Pour ne pas me répéter ici, permettez, Monsieur le Duc, que je vous renvoye à la cinquieme partie de l’Héloïse, Lettre dixieme. Vous y trouverez un recueil de maximes qui me paroissent fondamentales, pour donner dans une maison grande ou petite du ressort à l’autorité ; du reste je conviens de la difficulté de l’exécution, parce que, de tous les ordres d’hommes imaginables, celui des valets laisse le moins de prise pour le mener où l’on veut. Mais tous les raisonnemens du monde ne seront pas qu’une chose ne soit pas ce qu’elle est, que ce qui n’y est pas s’y trouve, que des valets ne soient pas des valets.
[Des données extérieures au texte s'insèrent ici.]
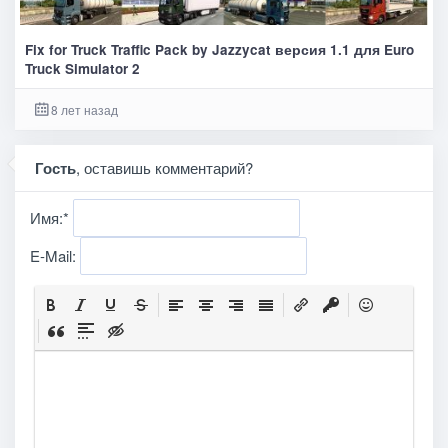
Fix for Truck Traffic Pack by Jazzycat версия 1.1 для Euro
Truck Simulator 2
8 лет назад
Гость
, оставишь комментарий?
Имя:
*
E-Mail:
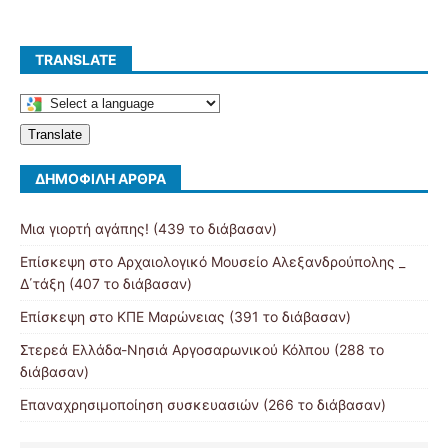
TRANSLATE
Translate
ΔΗΜΟΦΙΛΉ ΆΡΘΡΑ
Μια γιορτή αγάπης! (439 το διάβασαν)
Επίσκεψη στο Αρχαιολογικό Μουσείο Αλεξανδρούπολης _
Δ΄τάξη (407 το διάβασαν)
Επίσκεψη στο ΚΠΕ Μαρώνειας (391 το διάβασαν)
Στερεά Ελλάδα-Νησιά Αργοσαρωνικού Κόλπου (288 το
διάβασαν)
Επαναχρησιμοποίηση συσκευασιών (266 το διάβασαν)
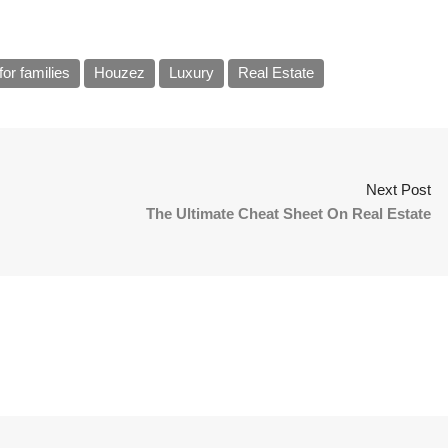
or families
Houzez
Luxury
Real Estate
Next Post
The Ultimate Cheat Sheet On Real Estate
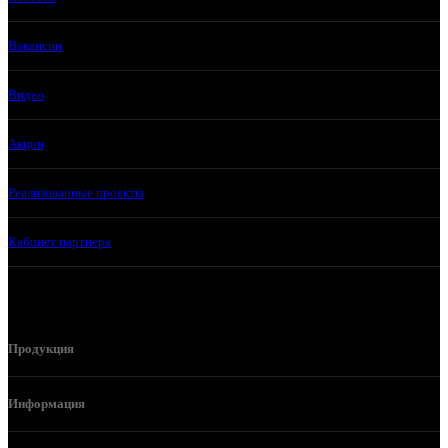
Вакансии
Видео
Акции
Реализованные проекты
Кабинет партнера
Продукция
Информация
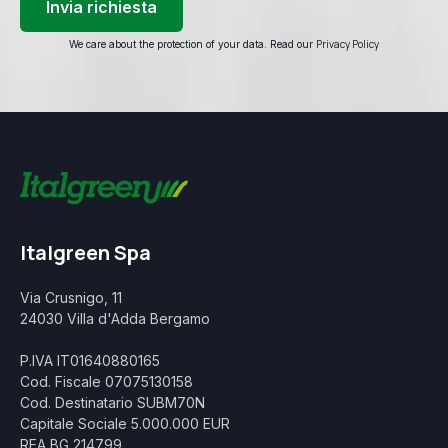
Privacy Policy
We care about the protection of your data. Read our
Italgreen Spa
Via Crusnigo, 11
24030 Villa d'Adda Bergamo
P.IVA IT01640880165
Cod. Fiscale 07075130158
Cod. Destinatario SUBM70N
Capitale Sociale 5.000.000 EUR
REA BG 214799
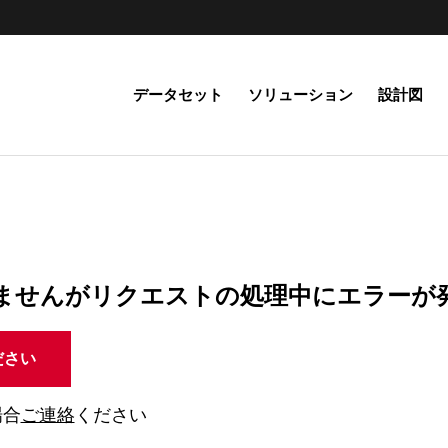
データセット
ソリューション
設計図
ませんがリクエストの処理中にエラーが
ださい
場合
ご連絡
ください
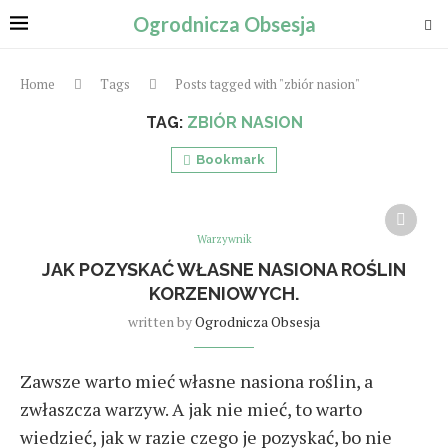
Ogrodnicza Obsesja
Home
Tags
Posts tagged with "zbiór nasion"
TAG:
ZBIÓR NASION
Bookmark
Warzywnik
JAK POZYSKAĆ WŁASNE NASIONA ROŚLIN
KORZENIOWYCH.
written by
Ogrodnicza Obsesja
Zawsze warto mieć własne nasiona roślin, a
zwłaszcza warzyw. A jak nie mieć, to warto
wiedzieć, jak w razie czego je pozyskać, bo nie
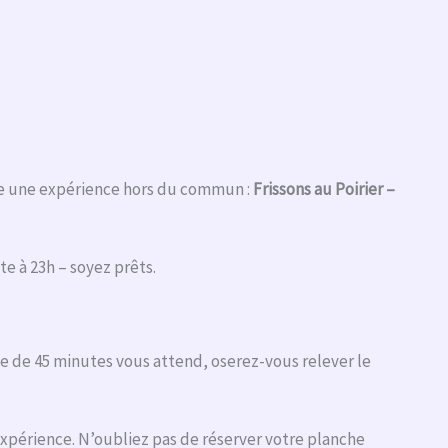
 une expérience hors du commun :
Frissons au Poirier –
te à 23h – soyez prêts.
ve de 45 minutes vous attend, oserez-vous relever le
xpérience. N’oubliez pas de réserver votre planche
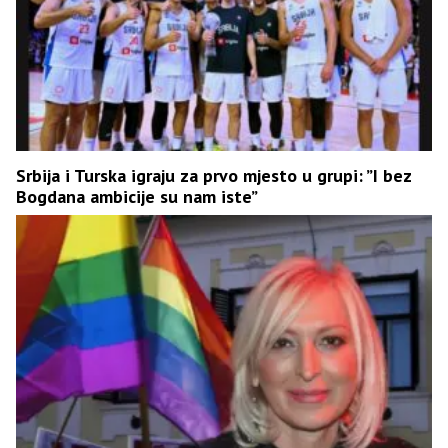
Srbija i Turska igraju za prvo mjesto u grupi: ”I bez
Bogdana ambicije su nam iste”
Le train d’un grand Seigneur est susceptible de plus & de moins, sans cesser d’être convenable. Je pars de-là pour établir ma premiere maxime.

1. Réduisez votre suite au moindre nombre de gens qu’il soit possible ; vous aurez moins d’ennemis, & vous en serez mieux servi. S’il y a dans votre maison un seul homme qui n’y soit pas nécessaire, il y est nuisible ; soyez-en sûr.

2. Mettez du choix dans ceux que vous garderez, & préférez de beaucoup un service exact à un service agréable. Ces gens qui applanissent tout devant leur maître, sont tous ces fripons. Sur-tout point de dissipateur.

3. Soumettez-les à la regle en toute chose, même au travail ce qu’ils seront dût-il n’être bon à rien.